HARDCORE CONTINUUM’s point of departure is a recorded factual encounter between grime music producer, Skepta, his young Cypriot cellmate, George, and a policeman at the Ayia Napa police station. During the conversation, George is asked to say something into a snuck-in voice recorder for Skepta’s future album release, to which he replies “I don’t understand”. This recording made it into the track, “Ayia Napa Skit”, which was released on Skepta’s debut album, Greatest Hits, in 2006 [https://youtu.be/CbMQgI-XStw].

In the first week of HARDCORE CONTINUUM, Emiddio Vasquez will speculate on George’s position and train himself on producing UK garage and grime music.

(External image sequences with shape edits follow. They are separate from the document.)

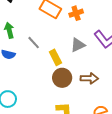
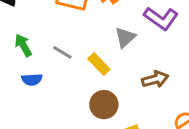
brown circle: (62, 78) -> (104, 105), moved

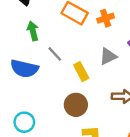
green arrow: (23, 45) -> (33, 31), moved
blue semicircle: (32, 80) -> (24, 69), size x1.6

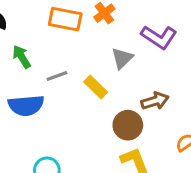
gray line: (55, 54) -> (57, 76), turned -49
brown circle: (76, 105) -> (128, 125), moved

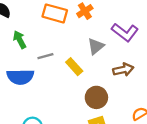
brown arrow: (155, 101) -> (123, 70), moved

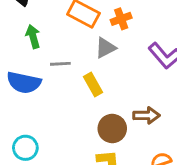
gray triangle: (96, 46) -> (105, 48), moved
brown arrow: (123, 70) -> (147, 115), moved

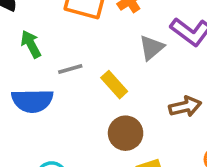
gray triangle: (105, 48) -> (152, 48), moved
brown circle: (112, 128) -> (126, 133), moved

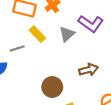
yellow rectangle: (114, 85) -> (37, 34), moved

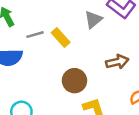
yellow rectangle: (37, 34) -> (61, 37), moved

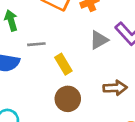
yellow rectangle: (61, 37) -> (63, 64), moved

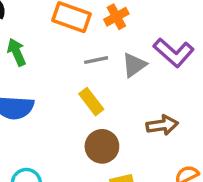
gray line: (36, 44) -> (96, 60), moved

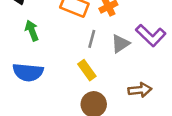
gray line: (96, 60) -> (92, 39), turned -66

Streams and references from music production and pirate radio subcultures, as well as the UK rave culture, will unravel and connect during the week. The performance will be documented on tapes and parts of it will be live-streamed from The Island Club’s Instagram account. In its second week, the exhibition will carry on without Vasquez’s presence, transitioning into an installation with the material and sonic leftovers from the artist’s performance. The show will conclude with an event featuring Vasquez’s DJ partner, Veronica Georgiou, taking place at The Island Club on Saturday the 6th of November.

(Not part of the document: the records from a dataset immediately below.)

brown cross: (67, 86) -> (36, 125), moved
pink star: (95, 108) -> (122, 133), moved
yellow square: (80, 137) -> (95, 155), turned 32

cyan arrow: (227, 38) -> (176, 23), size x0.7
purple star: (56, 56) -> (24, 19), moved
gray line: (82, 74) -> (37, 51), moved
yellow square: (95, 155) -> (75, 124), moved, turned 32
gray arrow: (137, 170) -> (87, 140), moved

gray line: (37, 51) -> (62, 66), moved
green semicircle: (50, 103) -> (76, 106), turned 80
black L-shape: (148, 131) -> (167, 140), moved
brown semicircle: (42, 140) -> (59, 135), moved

The title of the exhibition is borrowed from Simon Reynolds, who employs the term “hardcore continuum” to delineate what he takes to be the continuous development of UK dance music genres–hardcore, jungle, UK garage and grime–in the 1990s and 2000s. UK garage, in particular, reached its apex in, and due to, the exoticised and mythologised environment of Ayia Napa, but the latter also served as a turning point in the genre’s darker and grimier developments. HARDCORE CONTINUUM reflects on that turning point by directing the academic term towards the history of radio in Cyprus. In the 1950s, radio transmitted by foreign political actors in Cyprus helped shape ideologies in the Middle East and North Africa, arguably leading to the Suez crisis and complexifying the island’s role in the Levant. Today, radio transmission in Cyprus is closely associated with the ongoing presence of foreign military infrastructures.

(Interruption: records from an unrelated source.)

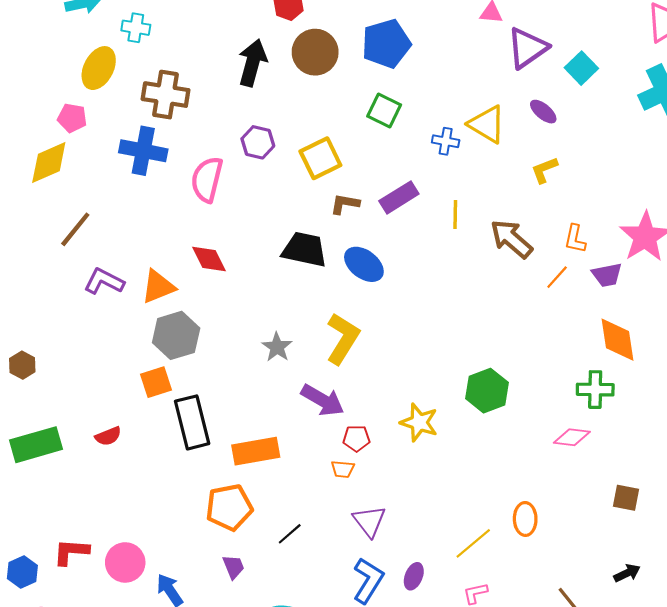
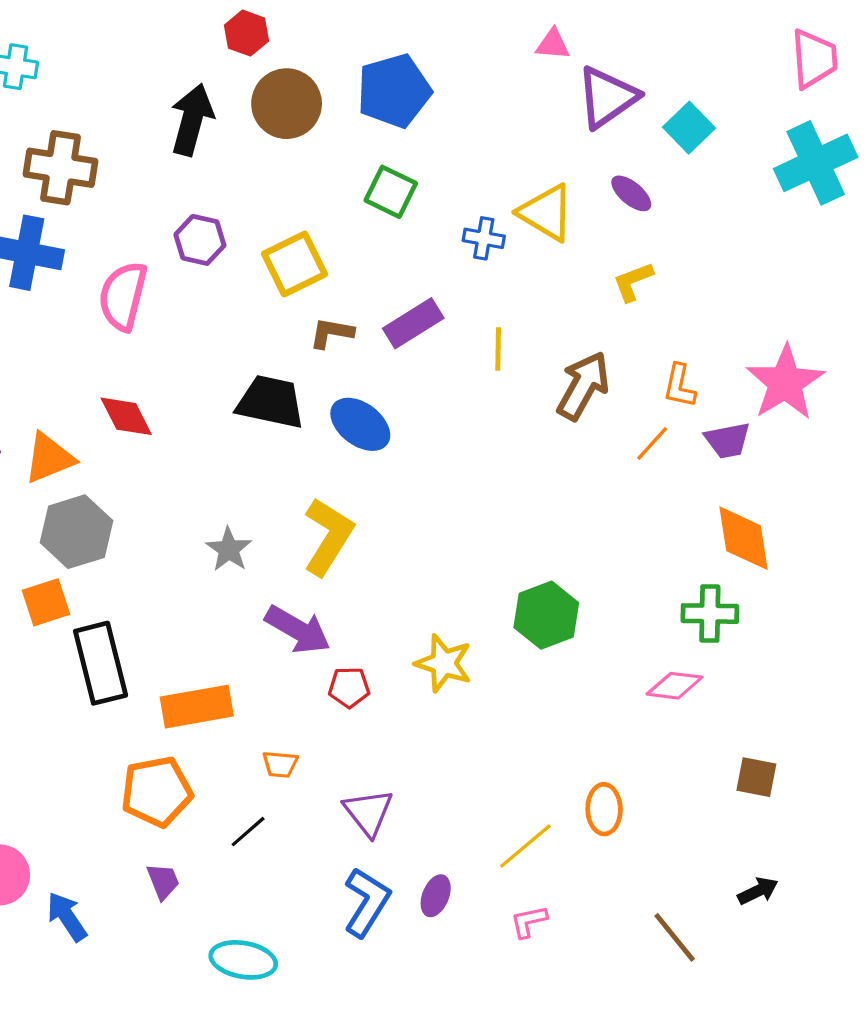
brown arrow: (511, 239) -> (583, 386), turned 78
orange trapezoid: (343, 469) -> (280, 764), moved

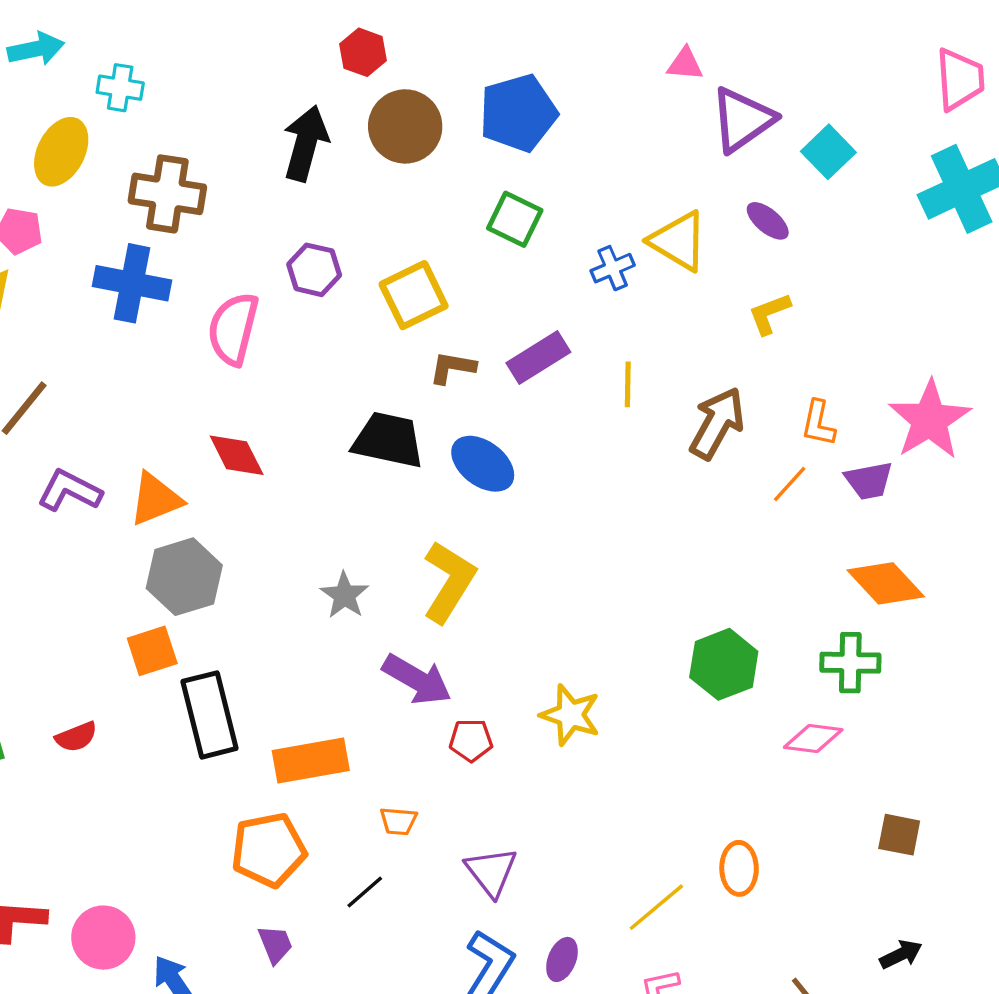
blue cross: (484, 238) -> (613, 268), turned -33
orange diamond: (744, 538) -> (886, 583), turned -34
green hexagon: (546, 615) -> (724, 664), moved

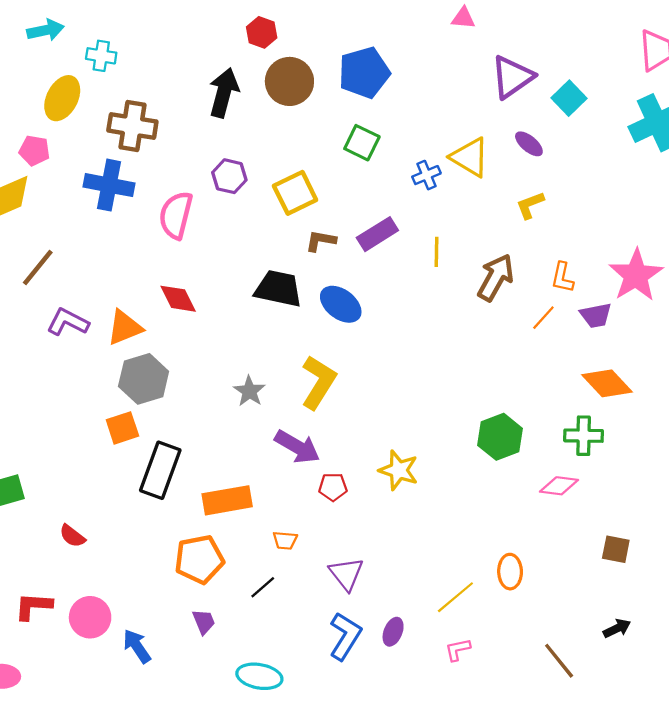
pink triangle: (685, 64) -> (463, 18), moved
black rectangle: (210, 715) -> (160, 470), turned 34
red semicircle: (76, 737) -> (72, 536), moved, turned 60

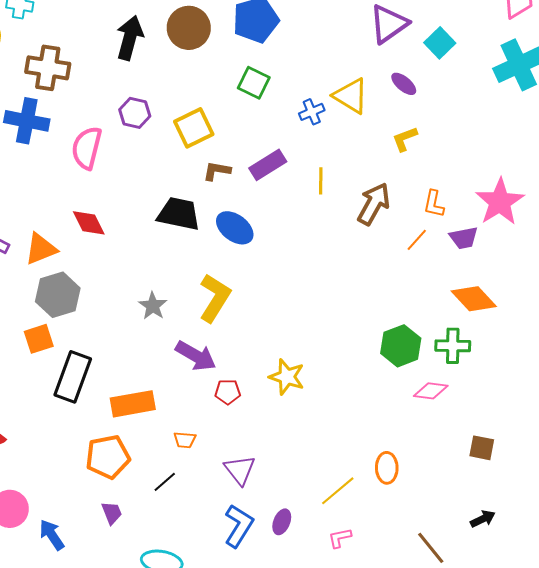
green hexagon: (500, 437) -> (401, 346), moved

Through a series of sonic and conceptual deconstructions of radio (featuring bat recordings, online videos, ELF radio recordings from Lady’s Mile and Troodos and field recordings from the empty alleys of Ayia Napa in the 2020 summer lockdown) the exhibition tests the notion of a historical “continuum” against the continuously permeative material properties of radio–properties also expressed by the forces of capital, extractivism, and colonialism.


Emiddio Vasquez
(b. 1986, Santo Domingo) is a Cypriot-Dominican electronic musician and artist. His practice deals with material transformations that blur encoding-decoding processes across media as a way of engaging with the larger infrastructures at stake. Drawing on his personal memories of uprooting and his interest in audio, image, and computation technologies, his work explores themes surrounding the politics of visibility, mediated sensing, and the processes of subject formation. He is currently a PhD candidate in the transdisciplinary programme Media Art and Science at Arizona State University. His academic research interrogates the philosophical and aesthetic implications of treating digitality and computation under a materialist framework. In 2018, he founded Moneda, a record label, sound event series, and publishing initiative.